Tendo sobrevivido a um massacre tão absurdo, o abade
Sudour mostrou-se pródigo em afeição e dedicação aos jovens que ele considerava
felizes sobreviventes. Em Bossuet, seu grande apartamento estava diariamente
aberto a conversas intermináveis, acompanhadas por uma xícara de chá ou de
café, quando não os levava para uma escalada nos Alpes. Havia outras duas
razões para sua popularidade: era considerado um professor excessivamente
indulgente e possuía o recorde de rapidez da escola para rezar a missa. O
serviço em latim fora cronometrado em 16 minutos, quando habitualmente durava
pelo menos meia hora.
Esse padre era do interior, nascido numa família de
agricultores de Corrèze, não longe do povoado de Saint-Exupéry-les-Roches, que
deve seu nome a Saint-Exuperius, bispo de Toulouse no século V. Filho de granjeiro,
Maurice Sudour sentia-se particularmente cômodo com os rapazes provenientes do
meio rural, como Antoine — tendo que lutar, de maneira cada vez mais evidente,
para conservar uma fé que estava diminuindo.
Não resta vestígio algum das longas conversas espontâneas
que compartilharam na época, nas quais Saint-Exupéry revelou seu empenho em
compreender as contradições inerentes a uma fé cristã e a um Deus que levara
seu irmão. Mas entre eles existia uma compreensão, tanto espiritual como intelectual,
que se transformaria numa amizade duradoura.

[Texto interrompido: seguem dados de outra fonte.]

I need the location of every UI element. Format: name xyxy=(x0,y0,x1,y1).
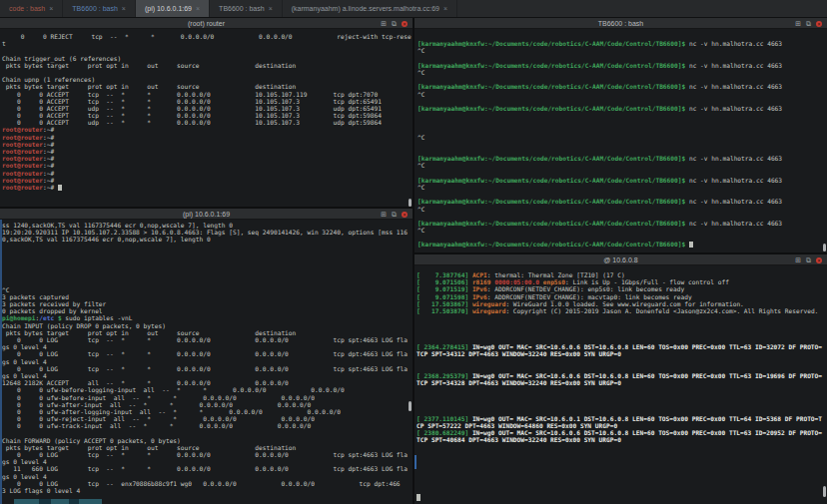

Em 1931, mais de dez anos após ter
abandonado Bossuet, Antoine pediu que Maurice Sudour abençoasse sua união com
Consuelo Suncin.
Em termos bíblicos, o sacerdote era também um instrumento
de Deus, pois recomendou Antoine a um emprego de piloto de linha em 1926, ano
no qual este publicou seu primeiro conto. No período cinzento após sua
formatura, antes de ter encontrado seu rumo e a carreira que o salvaria da
mediocridade, Saint-Exupéry freqüentemen- te viu nele um conselheiro
espiritual. Sem o abade Sudour, talvez não tivesse emergido com sucesso dos
meses de provações que forjaram sua personalidade, depois de caminhar
longamente sem rumo tendo conhecido simultaneamente a exaltação e o desânimo.